What the Risks Actually Look Like
The World Health Organization classifies alcoholic beverages as a Group 1 carcinogen, the same category as tobacco smoke and asbestos. This isn’t new or controversial: the classification has been in place for decades, and as of 2025, the WHO’s position remains that no level of alcohol consumption is free of health risk. The strongest links are to cancers of the mouth, throat, esophagus, liver, and breast.

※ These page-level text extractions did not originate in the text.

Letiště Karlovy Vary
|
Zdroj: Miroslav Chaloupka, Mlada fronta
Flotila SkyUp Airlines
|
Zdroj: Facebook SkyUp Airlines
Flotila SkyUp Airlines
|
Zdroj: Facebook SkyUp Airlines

A single shot of cognac contains about 14 grams of pure alcohol. Even at one drink per day, long-term consumption raises the risk of several cancers, liver disease, and dependency. The antioxidant content of cognac doesn’t offset this. Your body metabolizes alcohol into acetaldehyde, a toxic compound that damages DNA regardless of what other molecules came along for the ride.
Putting It in Perspective
If you enjoy cognac occasionally, the realistic health picture is straightforward. At 96 calories per shot with no sugar, it’s a relatively clean alcoholic choice compared to sweetened cocktails or heavy beers. Its oak-derived antioxidants give it a modest edge over vodka or gin in terms of polyphenol content. But those compounds exist in far higher concentrations in fruits, vegetables, nuts, and tea, all of which come without the documented harms of ethanol.
Cognac is a well-crafted spirit with genuinely interesting chemistry. It is not, by any current evidence, good for you.